Introduction Cirrhosis is a complex acquired disorder of coagulation with a recent paradigm shift in understanding to consider cirrhosis as a pro-thrombotic disorder. It is a frequent indication for transfusion of blood components, both for prophylaxis and for treatment of bleeding, although indications and patterns of blood use are poorly characterised.
Methods All NHS trusts with representation on the BSG membership list were invited to take part in a national audit. Data were collected prospectively on conseutive admissions with a confirmed diagnosis of liver cirrhosis over a 4 week period, with follow up to discharge/death/day 28. Specific information was requested on use of blood components, including indication, type of component and laboratory indices prior to transfusion. Standards were defined against guidelines on the use of red blood cells (RBCs), fresh frozen plasma (FFP), platelets and cryoprecipitate.
Results Data on 1313 consecutive patients with cirrhosis (mean age 58 years, 65% male) were collected from 85 hospitals.

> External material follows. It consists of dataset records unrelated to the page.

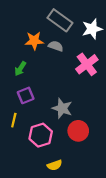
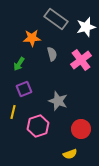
gray semicircle: (56, 46) -> (52, 54), moved, turned 56
red circle: (78, 131) -> (81, 129), moved
yellow semicircle: (55, 165) -> (70, 154), moved

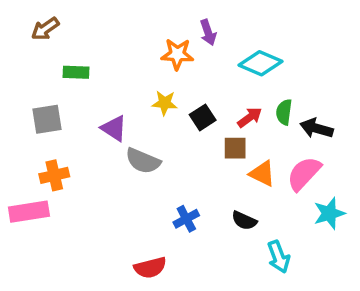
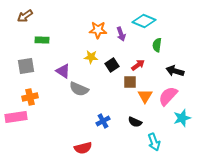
purple arrow: (208, 32) -> (121, 34), moved
cyan diamond: (261, 63) -> (144, 21), moved
green semicircle: (284, 112) -> (157, 45), moved
orange triangle: (262, 174) -> (145, 96), turned 35

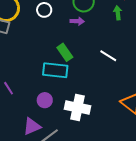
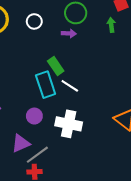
white line: (108, 56) -> (70, 86), moved
cyan rectangle: (55, 70) -> (46, 85), turned 65

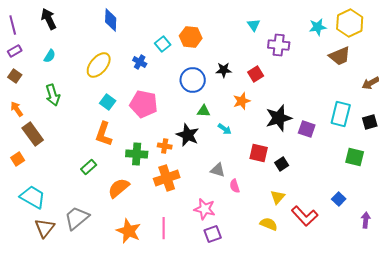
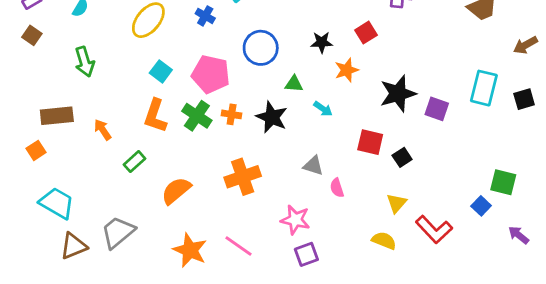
black star: (224, 70) -> (322, 42), moved
blue circle: (193, 80) -> (261, 48), moved
orange arrow: (17, 109) -> (103, 130), moved
brown rectangle: (33, 134) -> (57, 116), turned -60
orange cross: (165, 146) -> (232, 114), moved
green cross: (137, 154) -> (197, 116), moved, turned 30
green square: (355, 157) -> (503, 182), moved
purple arrow: (366, 220) -> (519, 235), turned -56
brown triangle: (45, 228) -> (73, 246), turned 30
pink line: (164, 228) -> (238, 246), turned -55

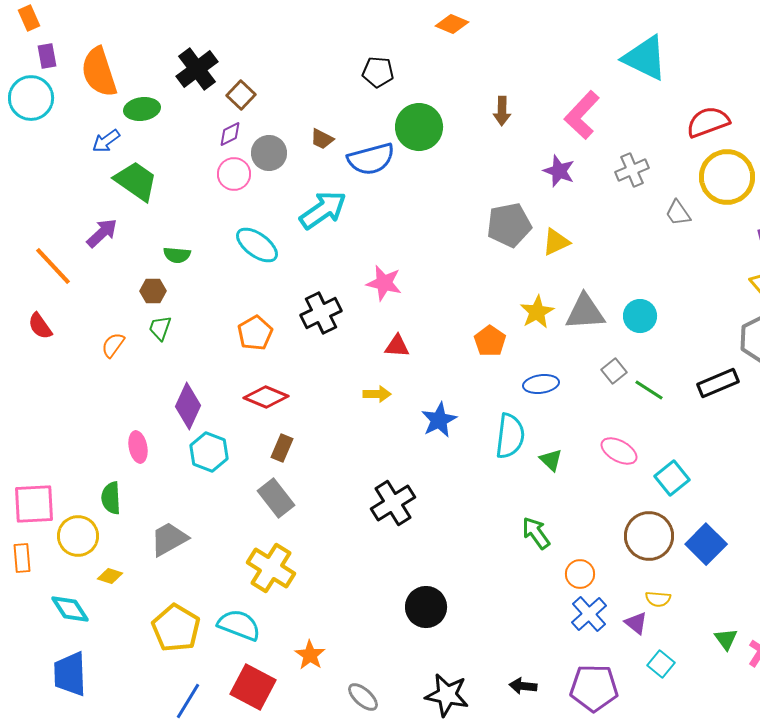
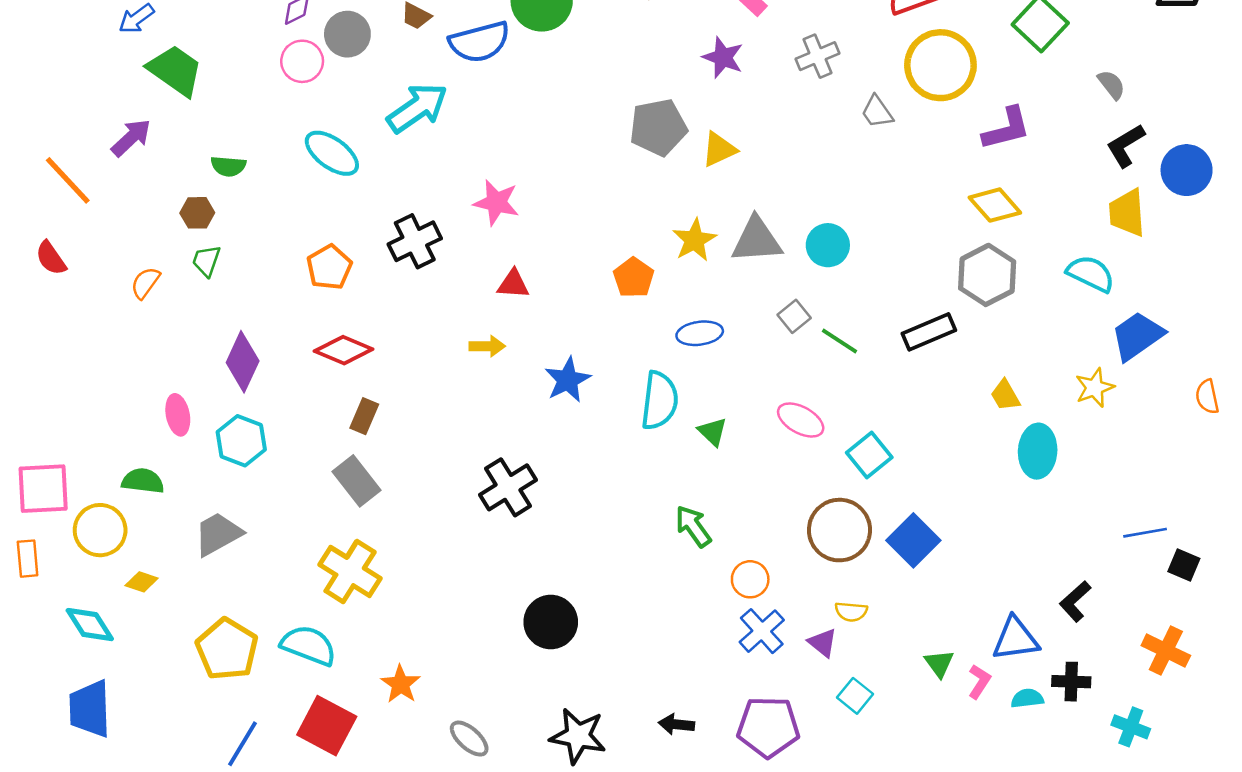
cyan hexagon: (209, 452) -> (241, 441), moved
green semicircle: (111, 498) -> (143, 481), turned 100

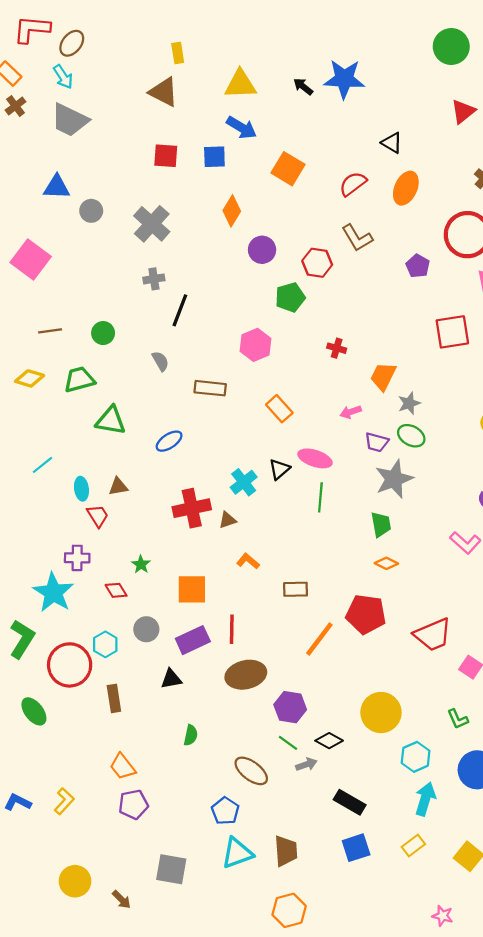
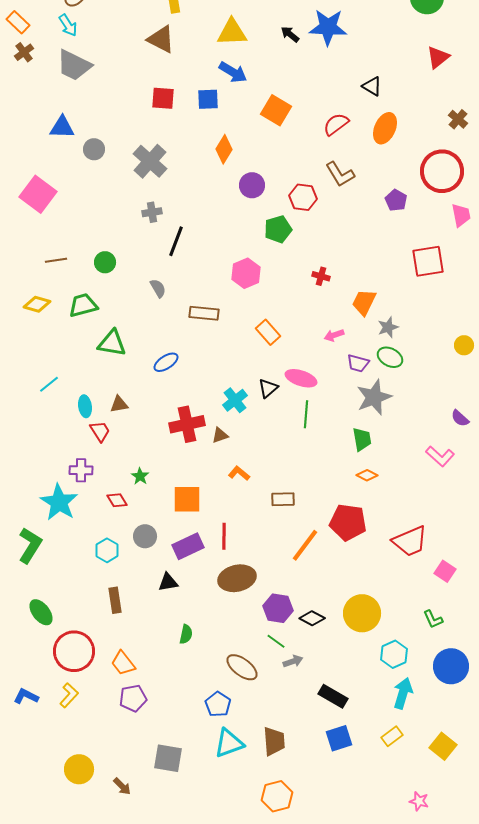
red circle: (70, 665) -> (74, 651), moved
black diamond: (329, 741) -> (312, 618), moved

The predominant aetiology was alcohol (70%; 921/1313); 74% of admissions were for features of decompensation; and 21% (275/1313) cases had a positive septic screen. 30% (391/1313) of all admissions were transfused a blood component; in 61% (238/391) this was for treatment of bleeding and in 39% (153/391) for prophylaxis. In patients transfused for bleeding (81%, 192/238 for gastrointestinal bleeding), 92% (220/238) received RBCs, 32% (77/238) FFP, 14% (34/238) platelets and 4% (10/238) cryoprecipitate; in patients with bleeding who received RBCs, the Hb threshold was >8 g/dL prior to RBC transfusion in 31% (69/220) cases. For prophylaxis the majority (61%, 94/153) received transfusion in the absence of a planned procedure. In patients transfused for prophylaxis prior to a procedure (59/153): 19% (3/16) received FFP at an INR ≤1.5 for high risk procedures and 33% (6/18) received FFP at an INR ≤2 for low risk procedures; 36% (9/25) received platelet transfusion at a platelet count >50 prior to a procedure. The most frequent procedures resulting in prophylactic transfusion were paracentesis (18/59), surgery (15/59) and endoscopy (10/59). In-hospital venous thromboembolism was documented in 2% (29/1313) cases. Case fatality during follow up was 10% overall (128/1313) with decompensated cirrhosis (41%; 52/128) as the most frequent cause of death.

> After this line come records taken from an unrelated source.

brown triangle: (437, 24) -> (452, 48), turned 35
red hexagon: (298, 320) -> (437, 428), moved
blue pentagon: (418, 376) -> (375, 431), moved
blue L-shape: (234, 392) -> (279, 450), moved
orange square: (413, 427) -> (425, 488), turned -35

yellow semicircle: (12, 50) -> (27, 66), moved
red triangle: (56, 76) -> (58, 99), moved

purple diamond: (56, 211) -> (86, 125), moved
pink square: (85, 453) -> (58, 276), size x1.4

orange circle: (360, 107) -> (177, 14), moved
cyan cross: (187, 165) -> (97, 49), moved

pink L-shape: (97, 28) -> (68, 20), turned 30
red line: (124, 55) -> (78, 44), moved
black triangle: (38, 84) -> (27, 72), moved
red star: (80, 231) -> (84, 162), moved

Conclusion Patients with cirrhosis are frequently transfused during hospitalisation. This audit highlights areas where greater scrutiny of blood component use is required, particularly in the group transfused for prophylaxis of bleeding. Further work is needed to improve patterns of blood use in cirrhosis to ensure patients are not exposed to unnecessary transfusion and its attendant harms.
Disclosure of Interest None Declared.